*** DATA PROVIDED Section Begins ***

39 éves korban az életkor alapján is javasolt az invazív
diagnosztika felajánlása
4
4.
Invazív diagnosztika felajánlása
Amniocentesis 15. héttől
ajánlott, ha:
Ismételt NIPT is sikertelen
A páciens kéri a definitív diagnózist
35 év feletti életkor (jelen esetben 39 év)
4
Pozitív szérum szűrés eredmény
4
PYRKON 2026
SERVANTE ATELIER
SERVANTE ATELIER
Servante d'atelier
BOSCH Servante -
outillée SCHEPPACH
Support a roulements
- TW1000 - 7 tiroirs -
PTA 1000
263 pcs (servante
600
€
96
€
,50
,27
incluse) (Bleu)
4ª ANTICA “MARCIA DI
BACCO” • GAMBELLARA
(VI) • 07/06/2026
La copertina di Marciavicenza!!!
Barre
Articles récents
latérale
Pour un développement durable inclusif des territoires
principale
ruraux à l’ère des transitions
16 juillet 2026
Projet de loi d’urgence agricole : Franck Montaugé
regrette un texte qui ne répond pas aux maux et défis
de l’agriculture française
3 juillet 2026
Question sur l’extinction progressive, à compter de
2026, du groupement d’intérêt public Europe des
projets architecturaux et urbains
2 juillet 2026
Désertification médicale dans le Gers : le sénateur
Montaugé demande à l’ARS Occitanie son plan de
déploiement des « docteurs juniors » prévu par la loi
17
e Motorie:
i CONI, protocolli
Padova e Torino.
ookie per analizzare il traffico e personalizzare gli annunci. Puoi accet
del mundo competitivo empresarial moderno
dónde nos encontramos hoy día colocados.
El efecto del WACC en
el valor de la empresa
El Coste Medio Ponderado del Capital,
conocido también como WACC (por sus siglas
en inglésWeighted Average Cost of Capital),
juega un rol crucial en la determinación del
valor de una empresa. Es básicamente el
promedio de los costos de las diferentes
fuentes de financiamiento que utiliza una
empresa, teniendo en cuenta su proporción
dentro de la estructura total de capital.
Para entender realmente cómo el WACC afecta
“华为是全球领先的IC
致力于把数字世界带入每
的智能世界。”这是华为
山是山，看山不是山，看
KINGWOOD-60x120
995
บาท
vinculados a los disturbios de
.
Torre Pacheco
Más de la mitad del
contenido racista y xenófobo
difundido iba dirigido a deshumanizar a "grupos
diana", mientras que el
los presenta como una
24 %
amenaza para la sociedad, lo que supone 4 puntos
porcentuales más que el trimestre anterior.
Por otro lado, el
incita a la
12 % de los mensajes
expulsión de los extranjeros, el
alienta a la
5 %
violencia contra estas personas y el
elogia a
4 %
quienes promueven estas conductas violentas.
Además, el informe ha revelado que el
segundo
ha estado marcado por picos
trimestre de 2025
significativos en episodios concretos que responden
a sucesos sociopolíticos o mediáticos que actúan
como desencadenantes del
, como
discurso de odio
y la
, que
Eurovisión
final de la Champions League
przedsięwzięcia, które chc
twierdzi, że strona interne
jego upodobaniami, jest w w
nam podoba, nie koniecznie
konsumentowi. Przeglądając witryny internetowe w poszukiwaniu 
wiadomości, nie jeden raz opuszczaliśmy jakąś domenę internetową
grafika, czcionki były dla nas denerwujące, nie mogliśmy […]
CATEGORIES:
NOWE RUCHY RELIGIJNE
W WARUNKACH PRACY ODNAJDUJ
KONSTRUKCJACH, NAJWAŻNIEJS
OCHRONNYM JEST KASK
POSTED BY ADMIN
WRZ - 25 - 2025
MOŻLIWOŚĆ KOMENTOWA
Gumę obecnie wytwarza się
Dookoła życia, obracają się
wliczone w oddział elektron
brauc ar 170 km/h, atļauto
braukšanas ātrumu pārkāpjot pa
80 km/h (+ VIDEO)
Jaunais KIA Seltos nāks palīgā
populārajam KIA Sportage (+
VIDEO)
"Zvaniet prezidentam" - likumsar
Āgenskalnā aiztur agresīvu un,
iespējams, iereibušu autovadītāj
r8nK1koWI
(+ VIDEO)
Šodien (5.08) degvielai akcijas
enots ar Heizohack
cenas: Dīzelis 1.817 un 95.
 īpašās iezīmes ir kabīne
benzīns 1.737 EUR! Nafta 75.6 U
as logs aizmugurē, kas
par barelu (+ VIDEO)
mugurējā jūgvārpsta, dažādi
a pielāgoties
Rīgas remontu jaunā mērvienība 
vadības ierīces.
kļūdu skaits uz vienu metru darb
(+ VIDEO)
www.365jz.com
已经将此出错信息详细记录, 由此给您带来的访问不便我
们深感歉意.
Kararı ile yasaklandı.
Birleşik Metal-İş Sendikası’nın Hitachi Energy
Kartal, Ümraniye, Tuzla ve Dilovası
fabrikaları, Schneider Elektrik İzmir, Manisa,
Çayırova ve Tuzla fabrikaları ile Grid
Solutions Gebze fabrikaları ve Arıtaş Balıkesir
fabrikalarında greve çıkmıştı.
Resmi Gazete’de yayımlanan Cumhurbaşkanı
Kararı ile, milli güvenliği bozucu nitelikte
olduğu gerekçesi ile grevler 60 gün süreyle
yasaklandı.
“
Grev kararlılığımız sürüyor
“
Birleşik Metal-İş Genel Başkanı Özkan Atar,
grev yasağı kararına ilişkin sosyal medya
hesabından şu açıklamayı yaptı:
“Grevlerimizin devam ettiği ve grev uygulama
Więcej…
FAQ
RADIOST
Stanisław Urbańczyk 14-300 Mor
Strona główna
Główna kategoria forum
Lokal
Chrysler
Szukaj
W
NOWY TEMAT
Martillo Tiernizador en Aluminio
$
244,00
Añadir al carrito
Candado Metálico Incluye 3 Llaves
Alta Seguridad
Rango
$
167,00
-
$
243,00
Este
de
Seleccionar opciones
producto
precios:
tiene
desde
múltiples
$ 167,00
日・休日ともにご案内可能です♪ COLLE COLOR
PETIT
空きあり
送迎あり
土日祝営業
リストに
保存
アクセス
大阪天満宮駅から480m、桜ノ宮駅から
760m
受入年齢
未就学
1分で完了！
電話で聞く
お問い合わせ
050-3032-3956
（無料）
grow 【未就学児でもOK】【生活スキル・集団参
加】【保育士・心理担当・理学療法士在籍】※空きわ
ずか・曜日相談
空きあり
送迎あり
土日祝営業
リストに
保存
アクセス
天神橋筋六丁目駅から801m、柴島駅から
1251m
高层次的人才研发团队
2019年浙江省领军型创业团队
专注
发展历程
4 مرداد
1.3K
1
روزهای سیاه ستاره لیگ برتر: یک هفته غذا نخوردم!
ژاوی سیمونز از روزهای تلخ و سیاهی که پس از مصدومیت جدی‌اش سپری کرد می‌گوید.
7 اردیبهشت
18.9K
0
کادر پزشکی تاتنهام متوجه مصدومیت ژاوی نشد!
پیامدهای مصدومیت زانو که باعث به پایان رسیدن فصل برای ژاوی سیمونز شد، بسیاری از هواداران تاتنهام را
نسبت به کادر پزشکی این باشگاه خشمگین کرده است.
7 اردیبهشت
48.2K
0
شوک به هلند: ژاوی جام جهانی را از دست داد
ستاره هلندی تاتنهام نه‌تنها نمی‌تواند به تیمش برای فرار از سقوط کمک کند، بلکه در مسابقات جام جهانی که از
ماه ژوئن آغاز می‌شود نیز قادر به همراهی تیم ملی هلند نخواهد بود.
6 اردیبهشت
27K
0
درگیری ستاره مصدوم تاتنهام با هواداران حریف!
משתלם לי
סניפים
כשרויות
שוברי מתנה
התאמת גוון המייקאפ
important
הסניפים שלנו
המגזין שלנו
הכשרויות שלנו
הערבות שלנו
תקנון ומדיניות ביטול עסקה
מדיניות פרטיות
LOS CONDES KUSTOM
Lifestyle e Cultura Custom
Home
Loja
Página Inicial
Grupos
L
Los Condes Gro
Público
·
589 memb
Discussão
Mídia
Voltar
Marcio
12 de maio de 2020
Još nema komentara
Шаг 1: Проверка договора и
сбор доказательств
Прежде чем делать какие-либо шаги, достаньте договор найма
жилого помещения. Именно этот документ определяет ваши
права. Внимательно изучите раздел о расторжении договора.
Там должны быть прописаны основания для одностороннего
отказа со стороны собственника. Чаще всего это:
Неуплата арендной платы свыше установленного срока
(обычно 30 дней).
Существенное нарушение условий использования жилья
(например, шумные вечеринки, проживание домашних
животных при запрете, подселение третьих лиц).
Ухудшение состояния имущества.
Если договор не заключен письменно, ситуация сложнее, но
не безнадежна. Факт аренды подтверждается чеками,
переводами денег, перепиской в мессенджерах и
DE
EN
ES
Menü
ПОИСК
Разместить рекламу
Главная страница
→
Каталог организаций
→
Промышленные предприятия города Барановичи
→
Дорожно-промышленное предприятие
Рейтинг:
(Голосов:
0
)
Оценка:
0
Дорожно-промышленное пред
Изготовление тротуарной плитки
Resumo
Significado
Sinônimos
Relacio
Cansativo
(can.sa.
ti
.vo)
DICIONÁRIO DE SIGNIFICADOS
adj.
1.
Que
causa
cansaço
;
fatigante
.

*** DATA PROVIDED Section Ends ***

◆ YOUR ASSIGNMENT
Within the listing above, extract exactly the lines from the line with "Los Condes Gro" to the line with "жилого помещения. Именно", the two named lines included, and no others.

◆ TASK OUTPUT
Los Condes Gro
Público
·
589 memb
Discussão
Mídia
Voltar
Marcio
12 de maio de 2020
Još nema komentara
Шаг 1: Проверка договора и
сбор доказательств
Прежде чем делать какие-либо шаги, достаньте договор найма
жилого помещения. Именно этот документ определяет ваши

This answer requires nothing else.